Drivers of Working Hours and Household Income Dynamics During the Covid-19 Pandemic: The Case of the Netherlands
59 Pages Posted: 29 May 2021 Last revised: 19 May 2022
Using customized panel data spanning the entire year of 2020, we analyze the dynamics of working hours and household income across different stages of the CoVid-19 pandemic. Similar to many other countries, during this period the Netherlands experienced a quick spread of the SARS-CoV-2 virus, adopted a set of fairly strict social distancing measures, gradually reopened, and imposed another lockdown to contain the second wave. We show that socio-economic status is strongly related to changes in working hours, especially when strict economic restrictions are in place. In contrast, household income is equally unaffected for all socio-economic groups.
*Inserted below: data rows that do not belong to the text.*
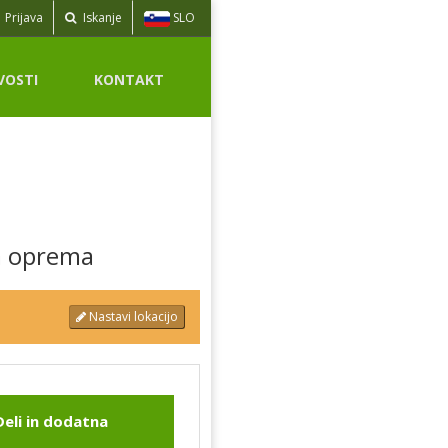
SLO
Prijava
Iskanje
VOSTI
KONTAKT
a oprema
Nastavi lokacijo
Deli in dodatna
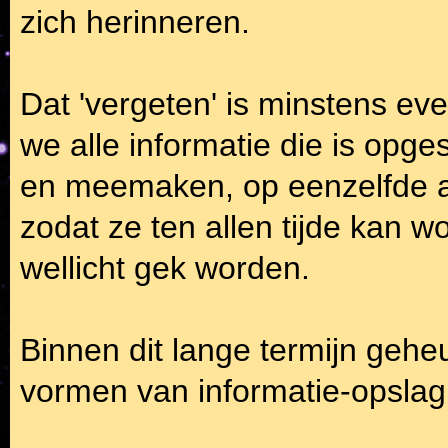
zich herinneren.
Dat 'vergeten' is minstens eve
we alle informatie die is opg
en meemaken, op eenzelfde 
zodat ze ten allen tijde kan
wellicht gek worden.
Binnen dit lange termijn geh
vormen van informatie-opslag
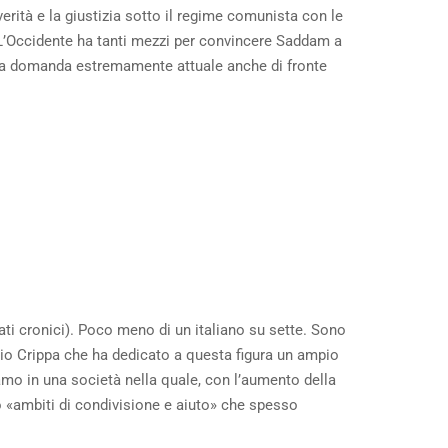
 verità e la giustizia sotto il regime comunista con le
. L’Occidente ha tanti mezzi per convincere Saddam a
. Una domanda estremamente attuale anche di fronte
alati cronici). Poco meno di un italiano su sette. Sono
izio Crippa che ha dedicato a questa figura un ampio
amo in una società nella quale, con l’aumento della
o «ambiti di condivisione e aiuto» che spesso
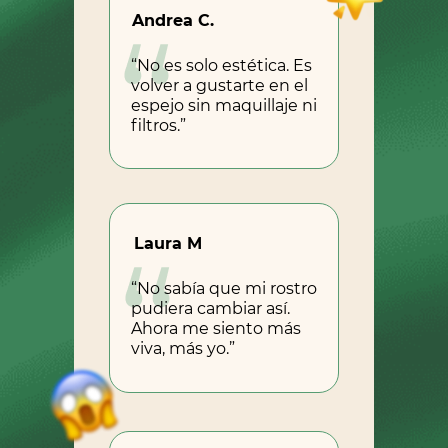
Andrea C.
“No es solo estética. Es
volver a gustarte en el
espejo sin maquillaje ni
filtros.”
Laura M
“No sabía que mi rostro
pudiera cambiar así.
Ahora me siento más
viva, más yo.”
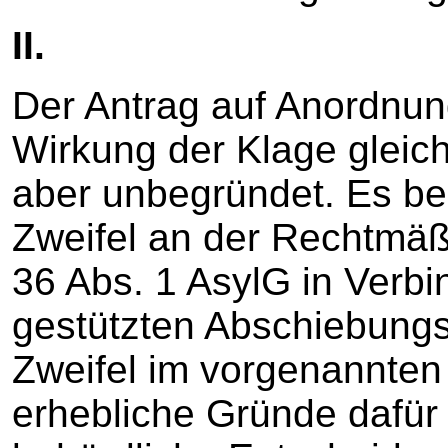
II.
Der Antrag auf Anordnun
Wirkung der Klage gleich
aber unbegründet. Es be
Zweifel an der Rechtmäßi
36 Abs. 1 AsylG in Verb
gestützten Abschiebungs
Zweifel im vorgenannten 
erhebliche Gründe dafür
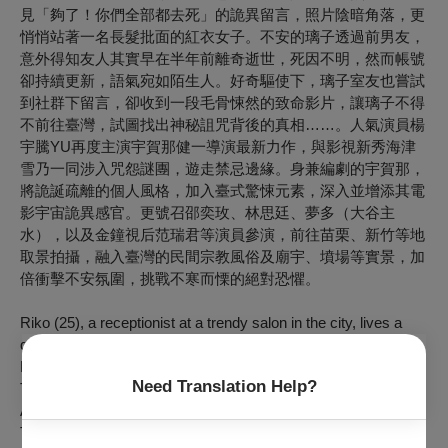
見「夠了！你們全部都去死」的詭異留言，照片陰暗角落，更
悄悄站著一名長髮批面的紅衣女子。不安的璃子透過前男友，
意外得知友人其實早在半年前離奇逝世，死因不明，然而帳號
卻持續更新，語氣宛如陌生人。好奇驅使下，璃子室友也嘗試
到社群下留言，卻收到一段毛骨悚然的致命影片，讓璃子不得
不前往臺灣，試圖找出神秘詛咒背後的真相……。人氣演員楊
宇騰YU再度主演宇賀那健一導演最新力作，與影視新秀海津
雪乃一同涉入咒怨謎團，遊走禁忌邊緣。身兼編劇的宇賀那，
將詭誕疏離的個人風格，加入臺式驚悚元素，深入並增添其電
影宇宙詭異感官。更號召邵奕玫、林思廷、夢多（大谷主
水），以及金鐘視后范瑞君等演員參演，前往苗栗、新竹等地
取景拍攝，融入臺灣的民間宗教風俗及廟宇、墳場等實景，加
倍衝擊不安氛圍，挑戰不寒而慄的絕對恐懼。
Riko (25), a receptionist at a trendy salon in the city, lives a
quiet life, sharing an apartment with her friend Airi. One day,
Riko notices eerie changes in the social media posts of her
Need Translation Help?
Taiwanese friend Shufen, who starts uploading cryptic videos.
Around the same time, a disfigured corpse washes ashore in
Taiwan. When Riko's attempts to contact Shufen fail, she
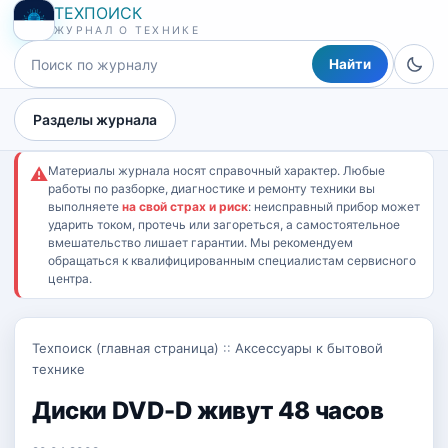
ТЕХПОИСК
ЖУРНАЛ О ТЕХНИКЕ
Найти
Разделы журнала
Материалы журнала носят справочный характер. Любые
⚠
работы по разборке, диагностике и ремонту техники вы
выполняете
на свой страх и риск
: неисправный прибор может
ударить током, протечь или загореться, а самостоятельное
вмешательство лишает гарантии. Мы рекомендуем
обращаться к квалифицированным специалистам сервисного
центра.
Техпоиск (главная страница)
::
Аксессуары к бытовой
технике
Диски DVD-D живут 48 часов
Examining the drivers of these observations, we find that pandemic-specific job characteristics (the ability to work from home and essential worker status) explain most of the socio-economic gradient in total working hours. Furthermore, household income is largely decoupled from shocks to working hours for employees. We provide suggestive evidence that large-scale labor hoarding schemes have helped insure employees against demand shocks to their employees.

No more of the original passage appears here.